Which version do we want ahhhhh….


This is a nightmare not only because I have NO idea which is truly the version we used in that paper or analysis we need to update, but because it is going to take a lot of detective work to see what actually changed between each file.

Also, it is very sad to think about the amount of time everyone involved is spending on bookkeeping: is everyone downloading an attachment, dragging it to wherever they organize this on their own computers, and then renaming everything? Hours and hours of all of our lives.

But then there is GitHub.

In GitHub, in this example you will likely only see a single file, which is the most recent version. GitHub’s job is to track who made any changes and when (so no need to save a copy with your name or date at the end), and it also requires that you write something human-readable that will be a breadcrumb for you in the future. It is also designed to be easy to compare versions, and you can easily revert to previous versions.

GitHub also supercharges you as a collaborator. First and foremost with Future You, but also sets you up to collaborate with Future Us!

GitHub, especially in combination with RStudio, is also game-changing for publishing and distributing. You can — and we will — publish and share files openly on the internet.

3. What is Github? And Git?

OK so what is GitHub? And Git?

  • Git is a program that you install on your computer: it is version control software that tracks changes to your files over time.

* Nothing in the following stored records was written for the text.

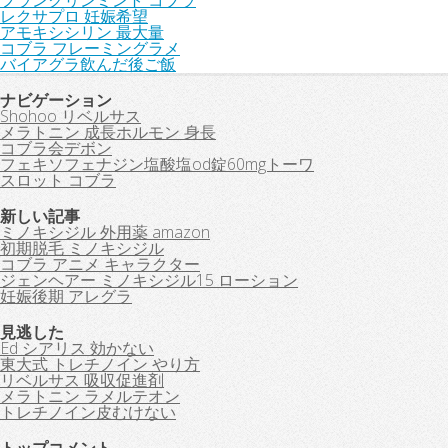
フランクリンミント コブラ
レクサプロ 妊娠希望
アモキシシリン 最大量
コブラ フレーミングラメ
バイアグラ飲んだ後ご飯
ナビゲーション
Shohoo リベルサス
メラトニン 成長ホルモン 身長
コブラ会デボン
フェキソフェナジン塩酸塩od錠60mgトーワ
スロット コブラ
新しい記事
ミノキシジル 外用薬 amazon
初期脱毛 ミノキシジル
コブラ アニメ キャラクター
ジェンヘアー ミノキシジル15 ローション
妊娠後期 アレグラ
見逃した
Ed シアリス 効かない
東大式 トレチノイン やり方
リベルサス 吸収促進剤
メラトニン ラメルテオン
トレチノイン皮むけない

  • Github is a website that is essentially a social media platform for your git-versioned files. GitHub stores all your versioned files as an archive, but also as allows you to interact with other people’s files and has management tools for the social side of software projects. It has many nice features to be able visualize differences between imagesrendering & diffing map data files, render text data files, and track changes in text.

Github was developed for software development, so much of the functionality and terminology of that is exciting for professional programmers (e.g., branches and pull requests) isn’t necessarily the right place for us as new R users to get started.

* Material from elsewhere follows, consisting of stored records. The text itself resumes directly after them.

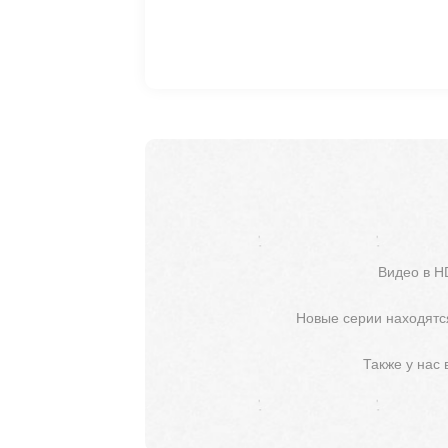
Видео в H
Новые серии находятся
Также у нас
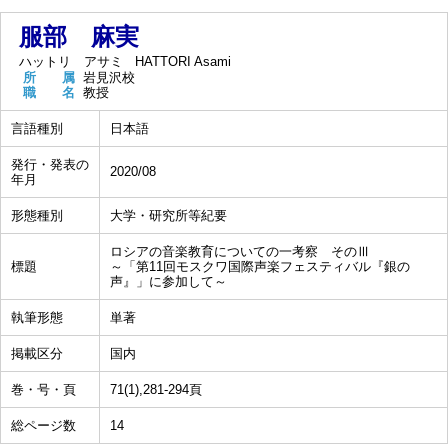
服部 麻実
ハットリ アサミ
HATTORI Asami
所 属
岩見沢校
職 名
教授
言語種別
日本語
発行・発表の
2020/08
年月
形態種別
大学・研究所等紀要
ロシアの音楽教育についての一考察 そのⅢ
標題
～「第11回モスクワ国際声楽フェスティバル『銀の
声』」に参加して～
執筆形態
単著
掲載区分
国内
巻・号・頁
71(1),281-294頁
総ページ数
14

So we will be learning and practicing GitHub’s features and terminology on a “need to know basis” as we start managing our projects with GitHub.

4. Connecting RStudio to GitHub

We’ve just created a GitHub account in class together. We also made sure git worked on our own computers and that it worked with RStudio. This allowed us to work locally with git and separately access the GitHub website. But what if we want to connect to GitHub from RStudio? How do we do that?

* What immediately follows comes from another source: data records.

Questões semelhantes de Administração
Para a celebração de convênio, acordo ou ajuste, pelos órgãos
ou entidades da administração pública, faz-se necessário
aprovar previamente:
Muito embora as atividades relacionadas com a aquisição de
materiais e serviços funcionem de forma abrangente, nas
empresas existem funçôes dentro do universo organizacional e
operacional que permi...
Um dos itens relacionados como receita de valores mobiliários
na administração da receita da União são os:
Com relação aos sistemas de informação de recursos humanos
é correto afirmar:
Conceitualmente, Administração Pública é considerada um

The first step is to sign in or (sign up for a (free) GitHub account).

Create a Personal Access Token (PAT) on GitHub

Once you’ve signed up, you’ll need to enable RStudio to talk to GitHub. The process for doing so has recently changed. The best way to connect RStudio and GitHub is using your username and a Personal Access Token (PAT).

To generate a personal access token, use the create_github_token() function from usethis. This will take you to the appropriate page on the GitHub website, where you’ll give your token a name and copy it (don’t lose it because it will never appear again!). To do this, go to RStudio and type

install.packages("usethis")
library(usethis)
create_github_token()

Store Personal Access Token to Connect RStudio and GitHub

Now that you’ve created a Personal Access Token, we need to store it so that RStudio can access it and know to connect to your GitHub account. The gitcreds_set() function from the gitcreds package will help you here.

install.packages("gitcreds")
library(gitcreds)
gitcreds_set()

You’ll enter your GitHub username and the Personal Access Token as your password (NOT your GitHub password). Just paste the PAT (token) you copied from the GitHub website above. Once you’ve done all of this, you have connected RStudio to GitHub!

5. Create a GitHub repository

Let’s get started syncing our work to GitHub by going back to the main GitHub website <https://github.com> and going to our user profile. You can do this by typing your username in the URL (github.com/username), or after signing in, by clicking on the top-right button and going to your profile.

This will have an overview of you and your work, and then you can click on the Repository tab

Repositories are the main “unit” of GitHub: they are what GitHub tracks. They are essentially project-level folders that will contain everything associated with a project. It’s where we’ll start too.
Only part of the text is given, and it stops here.